Soon will be listed here.

Abstract

Hpa1 (a type of harpin) is involved in T3SS (Type III Secretion System) assembly in the infection mechanism by Xanthomonas Oryzae pv. oryzae (Xoo). Hpa1 interacts with the plasma membrane components of plants thereby assisting effector proteins toward the cytoplasm, wherein effectors execute their pathological functions. Independently, harpins also induce hypersensitive response and systemic acquired resistance in plants. However, lack of knowledge regarding the plant-harpin interaction mechanism constrains the pathway of its agricultural application. Although an in vitro study proved that Hpa1 protein can interact with OsPIP1;3, a rice aquaporin, the structural basis of the interaction is yet to be discovered. The presented work is the first of its kind where an in silico approach is used for the PPI (protein-protein interaction) of harpin protein. The study discovered participation of Hpa1 N-terminal amino acids at the interface.
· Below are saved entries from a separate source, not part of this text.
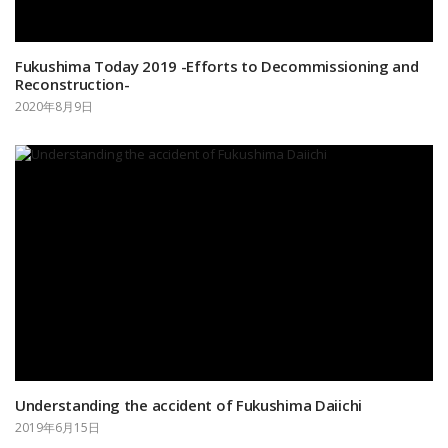
Fukushima Today 2019 -Efforts to Decommissioning and
Reconstruction-
2020年8月9日
Understanding the accident of Fukushima Daiichi
2019年6月15日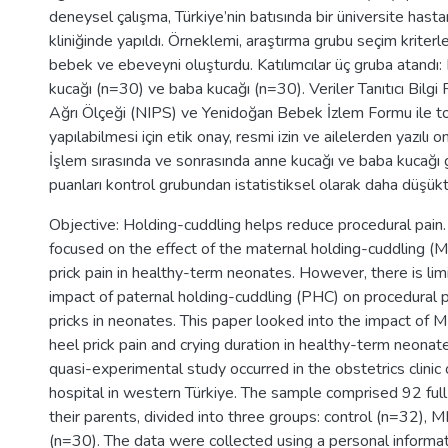
deneysel çalışma, Türkiye’nin batısında bir üniversite has
kliniğinde yapıldı. Örneklemi, araştırma grubu seçim kriterl
bebek ve ebeveyni oluşturdu. Katılımcılar üç gruba atandı:
kucağı (n=30) ve baba kucağı (n=30). Veriler Tanıtıcı Bilg
Ağrı Ölçeği (NIPS) ve Yenidoğan Bebek İzlem Formu ile to
yapılabilmesi için etik onay, resmi izin ve ailelerden yazılı o
İşlem sırasında ve sonrasında anne kucağı ve baba kucağı 
puanları kontrol grubundan istatistiksel olarak daha düşük
Objective: Holding-cuddling helps reduce procedural pain
focused on the effect of the maternal holding-cuddling 
prick pain in healthy-term neonates. However, there is li
impact of paternal holding-cuddling (PHC) on procedural p
pricks in neonates. This paper looked into the impact o
heel prick pain and crying duration in healthy-term neonat
quasi-experimental study occurred in the obstetrics clinic o
hospital in western Türkiye. The sample comprised 92 fu
their parents, divided into three groups: control (n=32),
(n=30). The data were collected using a personal informa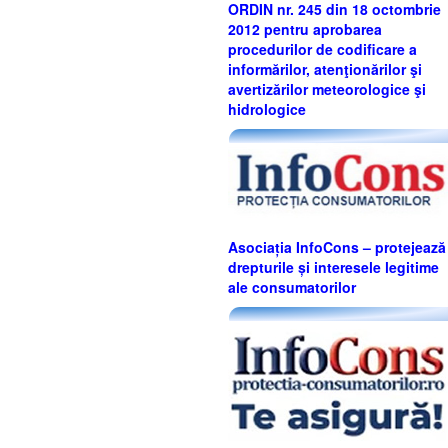
ORDIN nr. 245 din 18 octombrie
2012 pentru aprobarea
procedurilor de codificare a
informărilor, atenţionărilor şi
avertizărilor meteorologice şi
hidrologice
Asociația InfoCons – protejează
drepturile și interesele legitime
ale consumatorilor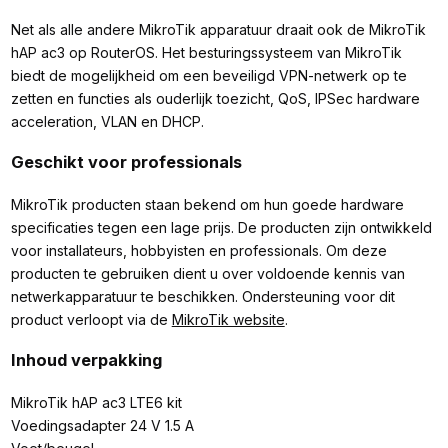
Net als alle andere MikroTik apparatuur draait ook de MikroTik
hAP ac3 op RouterOS. Het besturingssysteem van MikroTik
biedt de mogelijkheid om een beveiligd VPN-netwerk op te
zetten en functies als ouderlijk toezicht, QoS, IPSec hardware
acceleration, VLAN en DHCP.
Geschikt voor professionals
MikroTik producten staan bekend om hun goede hardware
specificaties tegen een lage prijs. De producten zijn ontwikkeld
voor installateurs, hobbyisten en professionals. Om deze
producten te gebruiken dient u over voldoende kennis van
netwerkapparatuur te beschikken. Ondersteuning voor dit
product verloopt via de
MikroTik website
.
Inhoud verpakking
MikroTik hAP ac3 LTE6 kit
Voedingsadapter 24 V 1.5 A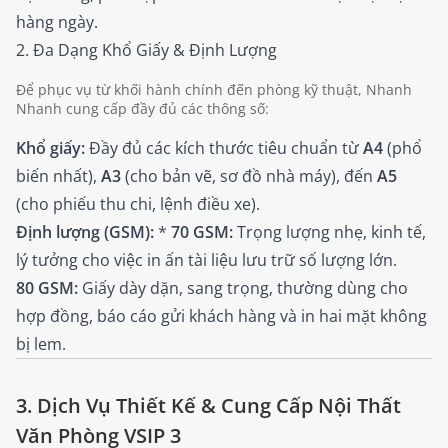
hàng ngày.
2. Đa Dạng Khổ Giấy & Định Lượng
Để phục vụ từ khối hành chính đến phòng kỹ thuật, Nhanh
Nhanh cung cấp đầy đủ các thông số:
Khổ giấy:
Đầy đủ các kích thước tiêu chuẩn từ
A4
(phổ
biến nhất),
A3
(cho bản vẽ, sơ đồ nhà máy), đến
A5
(cho phiếu thu chi, lệnh điều xe).
Định lượng (GSM):
*
70 GSM:
Trọng lượng nhẹ, kinh tế,
lý tưởng cho việc in ấn tài liệu lưu trữ số lượng lớn.
80 GSM:
Giấy dày dặn, sang trọng, thường dùng cho
hợp đồng, báo cáo gửi khách hàng và in hai mặt không
bị lem.
3. Dịch Vụ Thiết Kế & Cung Cấp Nội Thất
Văn Phòng VSIP 3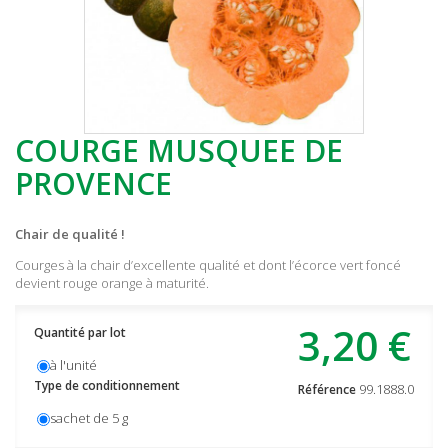
COURGE MUSQUEE DE
PROVENCE
Chair de qualité !
Courges à la chair d’excellente qualité et dont l’écorce vert foncé
devient rouge orange à maturité.
3,20 €
Quantité par lot
à l'unité
Type de conditionnement
99.1888.0
Référence
sachet de 5 g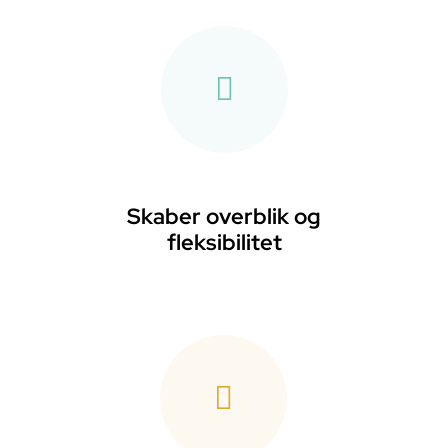
Skaber overblik og
fleksibilitet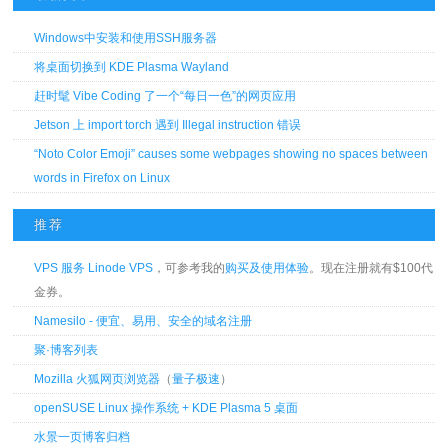
Windows中安装和使用SSH服务器
将桌面切换到 KDE Plasma Wayland
赶时髦 Vibe Coding 了一个“每日一色”的网页应用
Jetson 上 import torch 遇到 Illegal instruction 错误
“Noto Color Emoji” causes some webpages showing no spaces between
words in Firefox on Linux
推荐
VPS 服务 Linode VPS
，可参考我的
购买及使用体验
。现在注册就有$100代
金券。
Namesilo - 便宜、易用、安全的域名注册
聚·博客列表
Mozilla 火狐网页浏览器
（
量子极速
）
openSUSE Linux 操作系统 + KDE Plasma 5 桌面
水景一页博客归档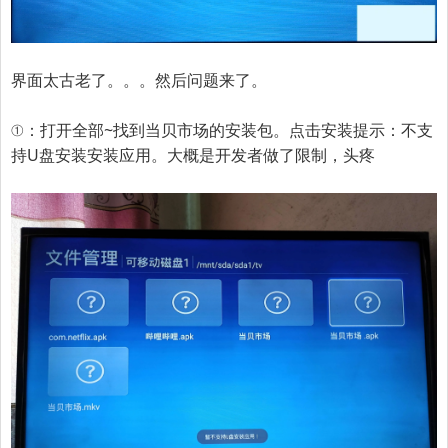
界面太古老了。。。然后问题来了。
①：打开全部~找到
当贝市场
的安装包。点击安装提示：不支
持U盘安装安装应用。大概是开发者做了限制，头疼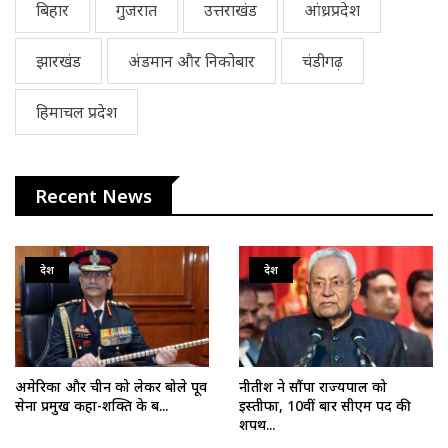
बिहार
गुजरात
उत्तराखंड
आंध्रप्रदेश
झारखंड
अंडमान और निकोबार
चंडीगढ़
हिमाचल प्रदेश
Recent News
देश
देश
अमेरिका और चीन को लेकर बोले पूर्व
नीतीश ने सौंपा राज्यपाल को
सेना प्रमुख कहा-शक्ति के ब...
इस्तीफा, 10वीं बार सीएम पद की
शपथ...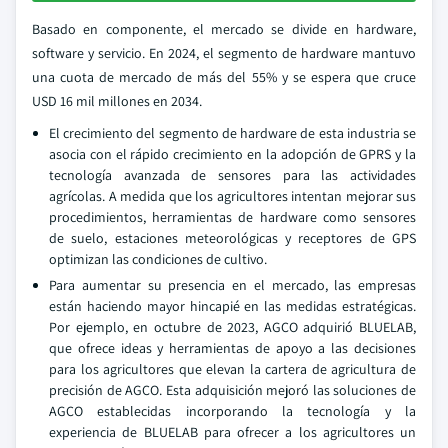
Basado en componente, el mercado se divide en hardware,
software y servicio. En 2024, el segmento de hardware mantuvo
una cuota de mercado de más del 55% y se espera que cruce
USD 16 mil millones en 2034.
El crecimiento del segmento de hardware de esta industria se
asocia con el rápido crecimiento en la adopción de GPRS y la
tecnología avanzada de sensores para las actividades
agrícolas. A medida que los agricultores intentan mejorar sus
procedimientos, herramientas de hardware como sensores
de suelo, estaciones meteorológicas y receptores de GPS
optimizan las condiciones de cultivo.
Para aumentar su presencia en el mercado, las empresas
están haciendo mayor hincapié en las medidas estratégicas.
Por ejemplo, en octubre de 2023, AGCO adquirió BLUELAB,
que ofrece ideas y herramientas de apoyo a las decisiones
para los agricultores que elevan la cartera de agricultura de
precisión de AGCO. Esta adquisición mejoró las soluciones de
AGCO establecidas incorporando la tecnología y la
experiencia de BLUELAB para ofrecer a los agricultores un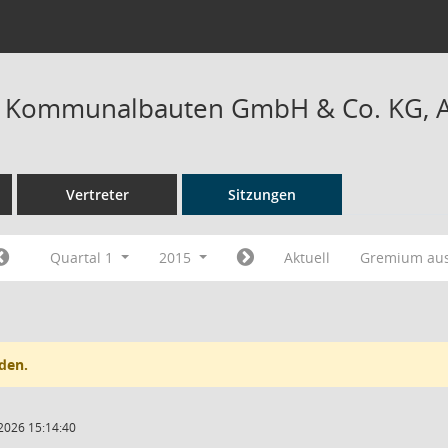
r Kommunalbauten GmbH & Co. KG, Au
Vertreter
Sitzungen
Quartal 1
2015
Aktuell
Gremium au
den.
2026 15:14:40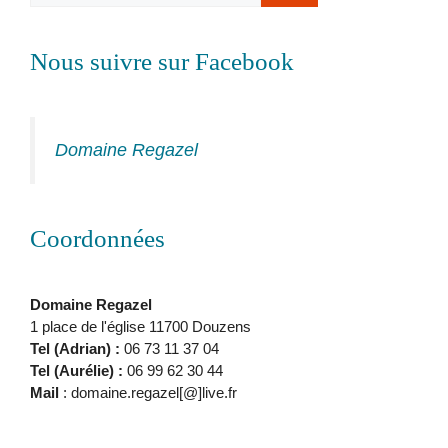
Nous suivre sur Facebook
Domaine Regazel
Coordonnées
Domaine Regazel
1 place de l'église 11700 Douzens
Tel (Adrian) :
06 73 11 37 04
Tel (Aurélie) :
06 99 62 30 44
Mail
: domaine.regazel[@]live.fr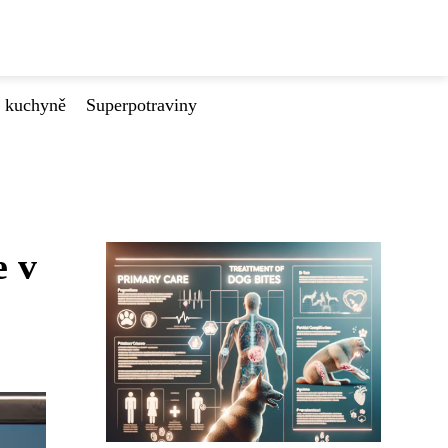
é kuchyně
Superpotraviny
e v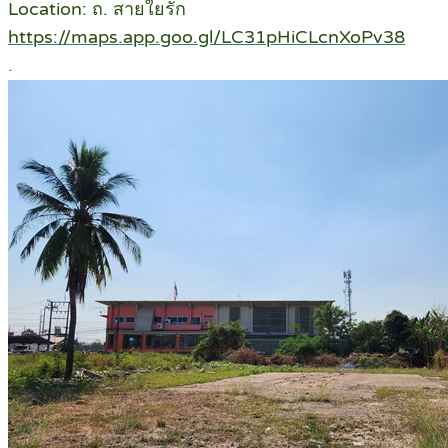
Location: ถ. สายใยรัก
https://maps.app.goo.gl/LC31pHiCLcnXoPv38
.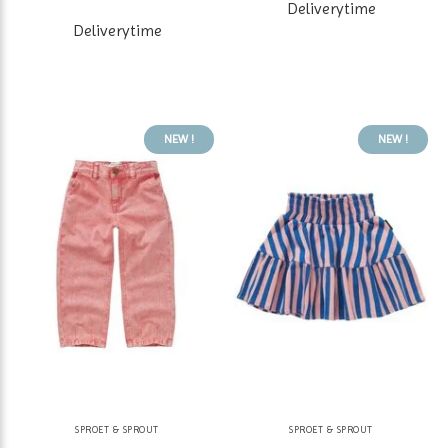
Deliverytime
Deliverytime
NEW !
NEW !
SPROET & SPROUT
SPROET & SPROUT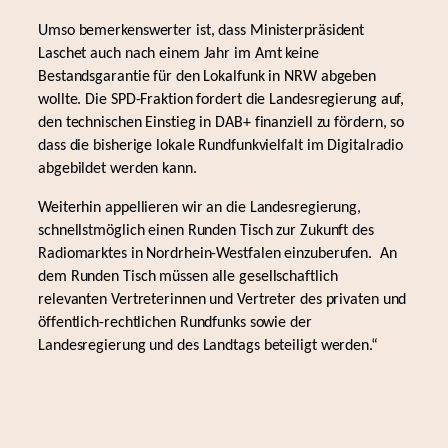
Umso bemerkenswerter ist, dass Ministerpräsident
Laschet auch nach einem Jahr im Amt keine
Bestandsgarantie für den Lokalfunk in NRW abgeben
wollte. Die SPD-Fraktion fordert die Landesregierung auf,
den technischen Einstieg in DAB+ finanziell zu fördern, so
dass die bisherige lokale Rundfunkvielfalt im Digitalradio
abgebildet werden kann.
Weiterhin appellieren wir an die Landesregierung,
schnellstmöglich einen Runden Tisch zur Zukunft des
Radiomarktes in Nordrhein-Westfalen einzuberufen. An
dem Runden Tisch müssen alle gesellschaftlich
relevanten Vertreterinnen und Vertreter des privaten und
öffentlich-rechtlichen Rundfunks sowie der
Landesregierung und des Landtags beteiligt werden.“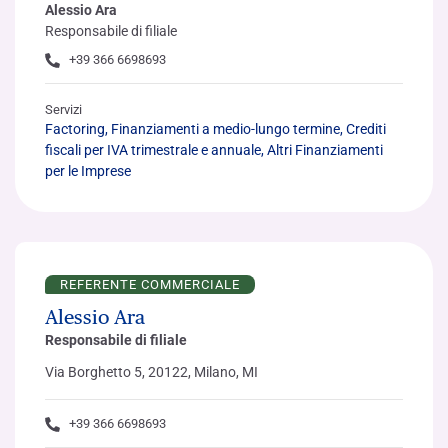
Alessio Ara
Responsabile di filiale
+39 366 6698693
Servizi
Factoring, Finanziamenti a medio-lungo termine, Crediti
fiscali per IVA trimestrale e annuale, Altri Finanziamenti
per le Imprese
REFERENTE COMMERCIALE
Alessio Ara
Responsabile di filiale
Via Borghetto 5, 20122, Milano, MI
+39 366 6698693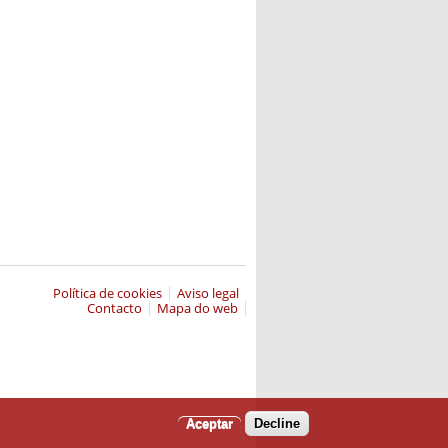
Política de cookies
Aviso legal
Contacto
Mapa do web
Aceptar
Decline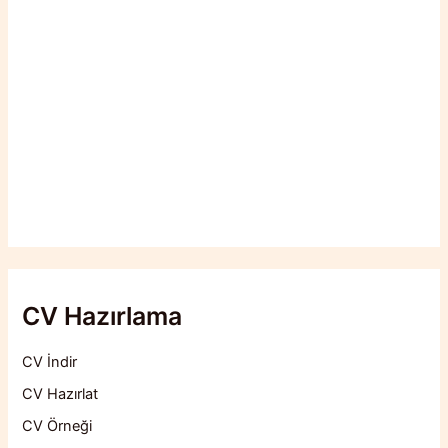
CV Hazırlama
CV İndir
CV Hazırlat
CV Örneği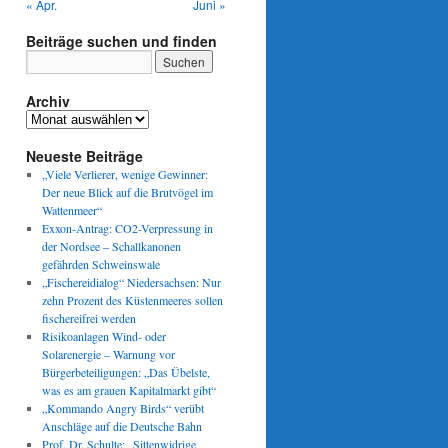
« Apr.
Juni »
Beiträge suchen und finden
Archiv
Archiv
Neueste Beiträge
„Viele Verlierer, wenige Gewinner:
Der neue Blick auf die Brutvögel im
Wattenmeer“
Exxon-Antrag: CO2-Verpressung in
der Nordsee – Schallkanonen
gefährden Schweinswale
„Fischereidialog“ Niedersachsen: Nur
zehn Prozent des Küstenmeeres sollen
fischereifrei werden
Risikoanlagen Wind- oder
Solarenergie – Warnung vor
Bürgerbeteiligungen: „Das Übelste,
was es am grauen Kapitalmarkt gibt“
„Kommando Angry Birds“ verübt
Anschläge auf die Deutsche Bahn
Prof. Dr. Schulte: „Sittenwidrige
Besides, MD simulation studies were performed to assess the stability. RMSD values were 0.35 ± 0.049, 0.73 ± 0.11, and 0.50 ± 0.065 nm for OsPIP1;3, Hpa1, and Hpa1-OsPIP1;3 complex, respectively. Additionally, Residue-wise fluctuations have also been studied post-MDS. Taken together, these findings not only give a solid foundation for a deeper knowledge of various interacting target molecules with Harpin protein orthologs but also bring a new avenue for the structural-functional relationship study of harpin proteins.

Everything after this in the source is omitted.